Task item:
In the entries below, find the line with "さまざまなものをお買取りしています。" and the line with "полное изумление и"; reproduce those two lines and all lines between them exactly, without pictures.

═════ Records provided

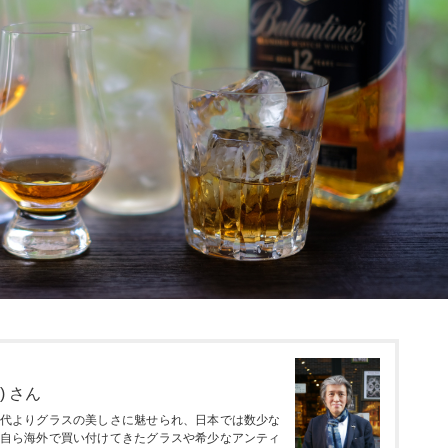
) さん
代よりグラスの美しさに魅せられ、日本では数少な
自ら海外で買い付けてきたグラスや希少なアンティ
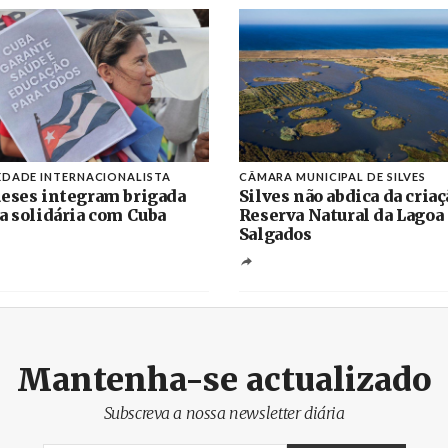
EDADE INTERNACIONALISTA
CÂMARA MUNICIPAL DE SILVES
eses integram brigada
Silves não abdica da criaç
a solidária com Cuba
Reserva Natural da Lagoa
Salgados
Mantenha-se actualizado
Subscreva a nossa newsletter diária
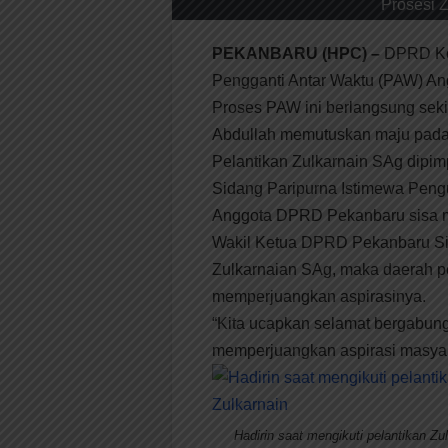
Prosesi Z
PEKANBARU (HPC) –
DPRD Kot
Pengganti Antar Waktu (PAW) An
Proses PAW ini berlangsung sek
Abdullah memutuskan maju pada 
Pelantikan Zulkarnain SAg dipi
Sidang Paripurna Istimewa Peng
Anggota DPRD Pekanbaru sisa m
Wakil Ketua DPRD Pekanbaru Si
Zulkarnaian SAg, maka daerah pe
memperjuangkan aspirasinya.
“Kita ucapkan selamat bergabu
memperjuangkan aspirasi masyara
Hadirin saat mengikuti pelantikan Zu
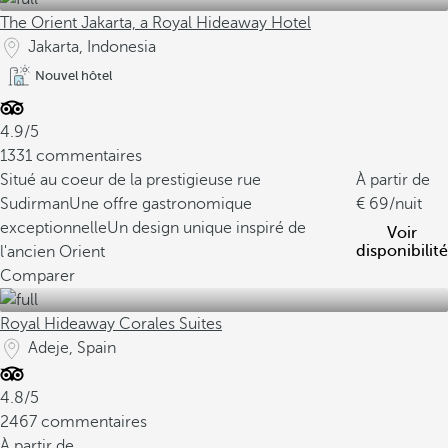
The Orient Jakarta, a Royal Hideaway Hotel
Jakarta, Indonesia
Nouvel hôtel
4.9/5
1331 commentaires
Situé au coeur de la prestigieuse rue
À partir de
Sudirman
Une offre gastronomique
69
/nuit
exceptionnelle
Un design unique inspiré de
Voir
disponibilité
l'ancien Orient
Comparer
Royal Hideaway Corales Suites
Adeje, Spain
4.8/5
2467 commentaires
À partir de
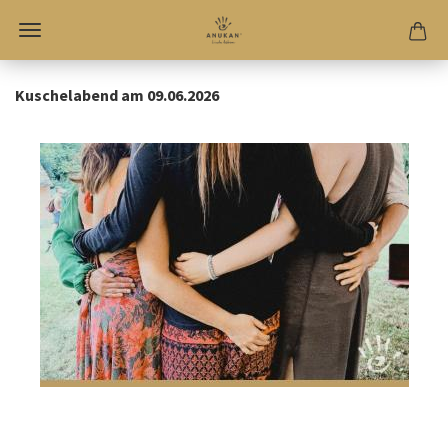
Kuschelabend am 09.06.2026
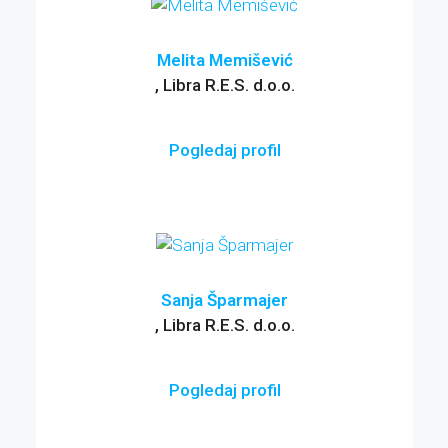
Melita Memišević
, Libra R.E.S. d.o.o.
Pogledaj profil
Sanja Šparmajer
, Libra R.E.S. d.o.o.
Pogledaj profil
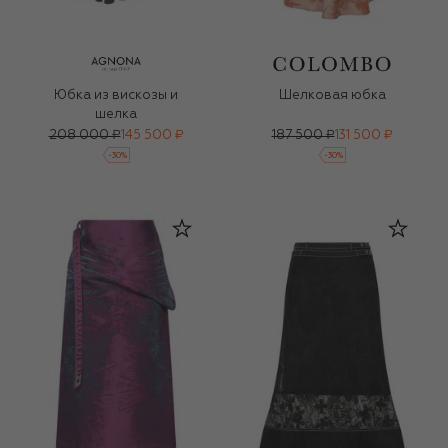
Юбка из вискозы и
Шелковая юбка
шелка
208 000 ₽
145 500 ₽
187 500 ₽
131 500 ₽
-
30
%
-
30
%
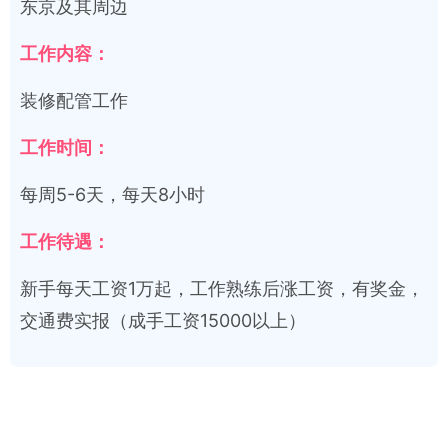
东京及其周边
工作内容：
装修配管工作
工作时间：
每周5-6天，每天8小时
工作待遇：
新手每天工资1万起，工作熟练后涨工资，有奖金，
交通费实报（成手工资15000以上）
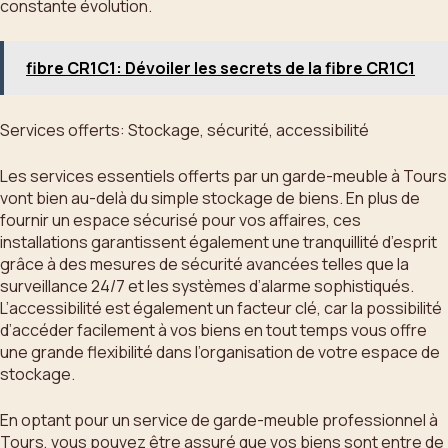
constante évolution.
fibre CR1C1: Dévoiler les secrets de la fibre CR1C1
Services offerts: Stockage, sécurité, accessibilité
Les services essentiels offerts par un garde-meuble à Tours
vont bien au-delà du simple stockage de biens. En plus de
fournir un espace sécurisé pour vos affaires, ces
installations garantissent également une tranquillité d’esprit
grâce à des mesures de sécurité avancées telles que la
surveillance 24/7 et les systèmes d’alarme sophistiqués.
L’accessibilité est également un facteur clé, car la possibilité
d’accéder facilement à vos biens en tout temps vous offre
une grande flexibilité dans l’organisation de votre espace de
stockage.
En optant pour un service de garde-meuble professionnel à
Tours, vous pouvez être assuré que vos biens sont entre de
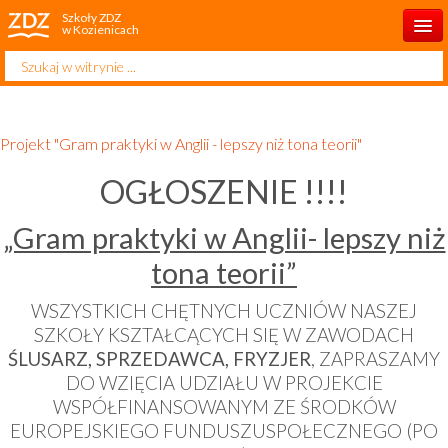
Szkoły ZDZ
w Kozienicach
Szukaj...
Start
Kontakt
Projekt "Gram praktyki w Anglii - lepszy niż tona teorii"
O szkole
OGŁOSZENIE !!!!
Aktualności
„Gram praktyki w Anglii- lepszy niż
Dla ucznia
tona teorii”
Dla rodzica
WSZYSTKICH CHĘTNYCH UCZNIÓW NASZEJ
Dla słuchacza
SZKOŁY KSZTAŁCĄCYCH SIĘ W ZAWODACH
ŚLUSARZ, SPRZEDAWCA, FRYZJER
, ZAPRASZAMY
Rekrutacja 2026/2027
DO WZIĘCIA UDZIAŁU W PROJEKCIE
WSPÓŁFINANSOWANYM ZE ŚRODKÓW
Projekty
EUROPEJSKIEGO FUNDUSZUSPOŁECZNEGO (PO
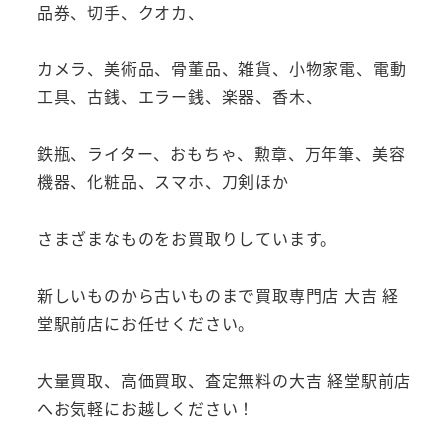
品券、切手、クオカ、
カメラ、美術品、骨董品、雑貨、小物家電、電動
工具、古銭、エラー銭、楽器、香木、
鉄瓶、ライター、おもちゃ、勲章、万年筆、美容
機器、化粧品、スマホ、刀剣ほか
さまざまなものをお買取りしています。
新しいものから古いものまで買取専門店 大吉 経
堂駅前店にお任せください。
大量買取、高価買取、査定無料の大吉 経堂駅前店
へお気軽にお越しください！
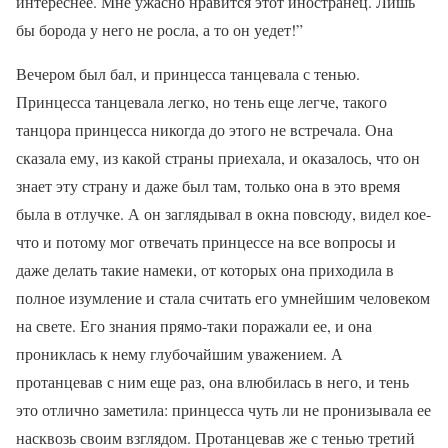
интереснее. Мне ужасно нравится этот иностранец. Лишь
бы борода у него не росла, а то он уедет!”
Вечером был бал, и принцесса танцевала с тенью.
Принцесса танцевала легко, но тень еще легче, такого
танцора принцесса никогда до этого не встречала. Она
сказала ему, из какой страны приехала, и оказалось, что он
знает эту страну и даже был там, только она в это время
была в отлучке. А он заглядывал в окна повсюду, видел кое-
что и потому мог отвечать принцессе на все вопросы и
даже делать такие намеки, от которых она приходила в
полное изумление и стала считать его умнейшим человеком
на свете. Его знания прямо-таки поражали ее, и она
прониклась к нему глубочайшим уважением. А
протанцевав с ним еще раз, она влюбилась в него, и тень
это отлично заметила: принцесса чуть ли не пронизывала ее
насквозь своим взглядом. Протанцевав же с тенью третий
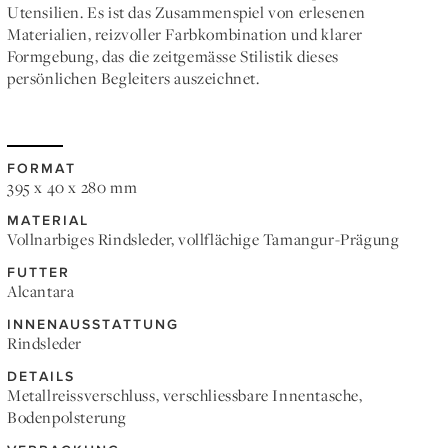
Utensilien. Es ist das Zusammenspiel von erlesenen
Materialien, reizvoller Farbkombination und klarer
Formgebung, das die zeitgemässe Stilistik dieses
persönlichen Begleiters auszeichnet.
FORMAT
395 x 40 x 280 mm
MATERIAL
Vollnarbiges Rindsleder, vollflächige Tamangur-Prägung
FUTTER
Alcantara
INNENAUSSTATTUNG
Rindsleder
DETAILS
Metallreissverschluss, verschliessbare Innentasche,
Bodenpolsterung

══════════
═════ Records provided

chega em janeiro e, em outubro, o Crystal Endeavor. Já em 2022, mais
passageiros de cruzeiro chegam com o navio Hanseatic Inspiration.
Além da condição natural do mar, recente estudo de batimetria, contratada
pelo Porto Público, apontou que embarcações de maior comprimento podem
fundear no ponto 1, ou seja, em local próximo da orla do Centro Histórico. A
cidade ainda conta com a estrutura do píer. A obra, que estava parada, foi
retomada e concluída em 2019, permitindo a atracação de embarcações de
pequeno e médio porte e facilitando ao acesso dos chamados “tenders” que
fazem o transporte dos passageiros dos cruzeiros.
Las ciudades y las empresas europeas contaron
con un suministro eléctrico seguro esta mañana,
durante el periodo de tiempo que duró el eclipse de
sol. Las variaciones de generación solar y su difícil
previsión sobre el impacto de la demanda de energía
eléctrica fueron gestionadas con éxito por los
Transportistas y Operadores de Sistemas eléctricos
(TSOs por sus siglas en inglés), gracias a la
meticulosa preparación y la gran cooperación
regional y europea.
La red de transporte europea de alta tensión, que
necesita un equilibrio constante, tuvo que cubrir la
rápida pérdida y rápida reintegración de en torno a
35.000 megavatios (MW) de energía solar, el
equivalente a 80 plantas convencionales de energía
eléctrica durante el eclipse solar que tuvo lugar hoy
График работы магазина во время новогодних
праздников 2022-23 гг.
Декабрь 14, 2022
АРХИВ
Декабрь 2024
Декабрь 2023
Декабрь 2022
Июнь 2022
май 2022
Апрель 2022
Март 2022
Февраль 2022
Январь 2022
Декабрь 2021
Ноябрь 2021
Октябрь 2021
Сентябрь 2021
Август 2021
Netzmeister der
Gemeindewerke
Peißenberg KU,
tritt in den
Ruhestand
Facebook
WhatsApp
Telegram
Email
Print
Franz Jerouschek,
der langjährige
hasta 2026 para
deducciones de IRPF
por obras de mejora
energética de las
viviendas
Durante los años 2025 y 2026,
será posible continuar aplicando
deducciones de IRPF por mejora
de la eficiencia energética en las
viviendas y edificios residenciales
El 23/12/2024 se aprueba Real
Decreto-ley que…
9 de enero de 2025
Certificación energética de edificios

══════════

Expected answer:
さまざまなものをお買取りしています。
新しいものから古いものまで買取専門店 大吉 経
堂駅前店にお任せください。
大量買取、高価買取、査定無料の大吉 経堂駅前店
へお気軽にお越しください！
интереснее. Мне ужасно нравится этот иностранец. Лишь
бы борода у него не росла, а то он уедет!”
Вечером был бал, и принцесса танцевала с тенью.
Принцесса танцевала легко, но тень еще легче, такого
танцора принцесса никогда до этого не встречала. Она
сказала ему, из какой страны приехала, и оказалось, что он
знает эту страну и даже был там, только она в это время
была в отлучке. А он заглядывал в окна повсюду, видел кое-
что и потому мог отвечать принцессе на все вопросы и
даже делать такие намеки, от которых она приходила в
полное изумление и стала считать его умнейшим человеком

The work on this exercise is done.